Monday, June 20, 2016

Washington Post Editorial : GOP Congress is unfairly targeting the IRS.... Some statements he made to Congress turned out to be untrue.

The Washington Post defends corruption at the IRS from GOP attacks:
The IRS’s inspector general found that the erasure was an honest, if frustrating, mistake. Still, Mr. Koskinen’s congressional inquisitors charge, he did not confess to Congress when he should have. Some statements he made to Congress turned out to be untrue. The IRS director has a reasonable response to that, too: He did not immediately know the nature or extent of the gap in emails, and once he did, he ordered his staff to attempt to recover what they could.

The GOP Congress has already harassed and weakened the IRS through counterproductive budget cuts. Now Republican lawmakers appear to be doing their best to deter anyone of competence from ever agreeing to lead the agency. The result of a congressional investigation into IRS dysfunction would end up being more IRS dysfunction.
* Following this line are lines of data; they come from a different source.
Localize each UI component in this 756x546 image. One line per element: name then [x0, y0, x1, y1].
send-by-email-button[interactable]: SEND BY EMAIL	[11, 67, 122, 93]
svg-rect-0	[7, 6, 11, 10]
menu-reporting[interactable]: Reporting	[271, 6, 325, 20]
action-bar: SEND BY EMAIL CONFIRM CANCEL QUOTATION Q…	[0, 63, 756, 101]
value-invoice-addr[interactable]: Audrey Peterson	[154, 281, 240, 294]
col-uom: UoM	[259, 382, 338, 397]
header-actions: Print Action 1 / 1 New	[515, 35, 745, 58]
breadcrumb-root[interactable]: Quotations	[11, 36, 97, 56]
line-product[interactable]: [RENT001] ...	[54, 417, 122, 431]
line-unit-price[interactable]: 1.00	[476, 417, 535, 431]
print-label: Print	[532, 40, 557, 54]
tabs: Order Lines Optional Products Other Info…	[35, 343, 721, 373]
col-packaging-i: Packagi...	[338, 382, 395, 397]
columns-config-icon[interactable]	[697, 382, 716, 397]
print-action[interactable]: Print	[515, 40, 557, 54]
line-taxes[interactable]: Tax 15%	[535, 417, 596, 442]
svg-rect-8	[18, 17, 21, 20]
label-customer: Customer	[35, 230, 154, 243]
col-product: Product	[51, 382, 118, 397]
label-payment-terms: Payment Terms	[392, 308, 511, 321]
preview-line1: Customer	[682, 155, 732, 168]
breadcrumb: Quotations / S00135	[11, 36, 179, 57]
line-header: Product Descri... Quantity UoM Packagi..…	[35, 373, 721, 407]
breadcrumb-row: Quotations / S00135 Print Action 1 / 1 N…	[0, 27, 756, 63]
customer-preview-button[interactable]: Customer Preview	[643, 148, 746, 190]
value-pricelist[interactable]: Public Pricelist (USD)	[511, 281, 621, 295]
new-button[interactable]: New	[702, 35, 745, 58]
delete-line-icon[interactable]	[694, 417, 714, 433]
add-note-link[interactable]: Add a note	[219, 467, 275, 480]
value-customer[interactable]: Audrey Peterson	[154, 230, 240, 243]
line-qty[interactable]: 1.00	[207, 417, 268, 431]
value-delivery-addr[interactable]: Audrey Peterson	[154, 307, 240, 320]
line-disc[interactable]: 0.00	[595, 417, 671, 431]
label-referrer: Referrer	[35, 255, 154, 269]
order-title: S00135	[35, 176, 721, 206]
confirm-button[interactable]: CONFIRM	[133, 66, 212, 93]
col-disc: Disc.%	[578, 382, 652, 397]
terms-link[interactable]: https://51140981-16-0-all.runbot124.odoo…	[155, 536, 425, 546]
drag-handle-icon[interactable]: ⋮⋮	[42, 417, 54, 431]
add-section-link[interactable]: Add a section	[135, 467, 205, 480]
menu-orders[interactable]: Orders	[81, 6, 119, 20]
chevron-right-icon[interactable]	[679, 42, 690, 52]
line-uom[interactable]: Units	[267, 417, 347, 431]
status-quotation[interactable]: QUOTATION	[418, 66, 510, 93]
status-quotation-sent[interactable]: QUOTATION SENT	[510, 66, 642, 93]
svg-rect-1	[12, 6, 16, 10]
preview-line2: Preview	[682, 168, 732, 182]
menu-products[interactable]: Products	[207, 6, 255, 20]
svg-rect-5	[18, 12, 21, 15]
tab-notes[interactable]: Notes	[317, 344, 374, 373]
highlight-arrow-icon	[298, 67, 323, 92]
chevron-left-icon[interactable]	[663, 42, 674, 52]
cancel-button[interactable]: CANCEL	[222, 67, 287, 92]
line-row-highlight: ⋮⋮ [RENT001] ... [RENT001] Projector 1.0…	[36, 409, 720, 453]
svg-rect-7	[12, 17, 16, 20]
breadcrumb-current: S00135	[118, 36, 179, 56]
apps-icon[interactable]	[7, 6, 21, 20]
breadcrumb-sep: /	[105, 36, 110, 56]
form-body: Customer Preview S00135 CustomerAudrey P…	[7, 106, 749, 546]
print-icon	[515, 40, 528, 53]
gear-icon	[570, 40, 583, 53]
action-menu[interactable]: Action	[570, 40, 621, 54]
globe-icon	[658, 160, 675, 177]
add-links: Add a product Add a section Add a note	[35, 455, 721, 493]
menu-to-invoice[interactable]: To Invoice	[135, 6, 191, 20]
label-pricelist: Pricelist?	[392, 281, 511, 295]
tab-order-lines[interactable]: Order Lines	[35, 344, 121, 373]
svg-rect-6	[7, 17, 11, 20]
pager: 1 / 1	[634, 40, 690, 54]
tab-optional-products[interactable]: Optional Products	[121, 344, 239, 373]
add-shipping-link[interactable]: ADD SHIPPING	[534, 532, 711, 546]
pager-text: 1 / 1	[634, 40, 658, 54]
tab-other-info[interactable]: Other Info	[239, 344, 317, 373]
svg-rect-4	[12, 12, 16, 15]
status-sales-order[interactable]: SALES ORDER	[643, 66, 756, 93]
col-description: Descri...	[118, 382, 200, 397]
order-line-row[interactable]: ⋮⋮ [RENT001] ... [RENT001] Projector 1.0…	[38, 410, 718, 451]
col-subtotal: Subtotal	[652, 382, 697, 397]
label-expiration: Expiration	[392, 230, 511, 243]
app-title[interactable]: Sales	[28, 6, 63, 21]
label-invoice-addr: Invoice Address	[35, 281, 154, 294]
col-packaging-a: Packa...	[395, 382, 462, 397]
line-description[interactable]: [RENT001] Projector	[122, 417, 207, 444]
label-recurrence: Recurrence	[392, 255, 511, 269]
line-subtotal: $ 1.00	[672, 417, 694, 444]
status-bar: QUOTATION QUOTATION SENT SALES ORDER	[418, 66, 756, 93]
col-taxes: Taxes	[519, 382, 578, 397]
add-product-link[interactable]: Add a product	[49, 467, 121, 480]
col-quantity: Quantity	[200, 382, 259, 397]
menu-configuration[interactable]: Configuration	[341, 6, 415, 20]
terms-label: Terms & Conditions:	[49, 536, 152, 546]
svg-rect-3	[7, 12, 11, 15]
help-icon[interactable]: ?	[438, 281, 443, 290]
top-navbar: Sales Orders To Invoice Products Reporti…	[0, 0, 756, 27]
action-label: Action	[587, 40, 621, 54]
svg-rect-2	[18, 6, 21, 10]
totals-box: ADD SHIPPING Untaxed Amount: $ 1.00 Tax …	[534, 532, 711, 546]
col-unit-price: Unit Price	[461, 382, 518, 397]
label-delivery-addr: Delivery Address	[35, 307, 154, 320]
That doesn’t seem to worry Mr. Chaffetz. He has been pushing not just for censure but also for impeachment, which, he told us, “should be a much more common occurrence.” In fact, there is a good reason Congress has not impeached an executive appointee since 1876: It would invite governmental chaos. Federal agencies could not operate with the threat of politically motivated dismissal constantly hanging over those who run them. It is hard enough keeping the top rungs of the bureaucracy staffed by smart people, many of whom could earn more in the private sector.
Really? If IRS bureaucrats could earn more in the private sector they would left along time ago. Does the IRS think people who live on D.C. around poor? Maybe the editorial board should read their own newspaper.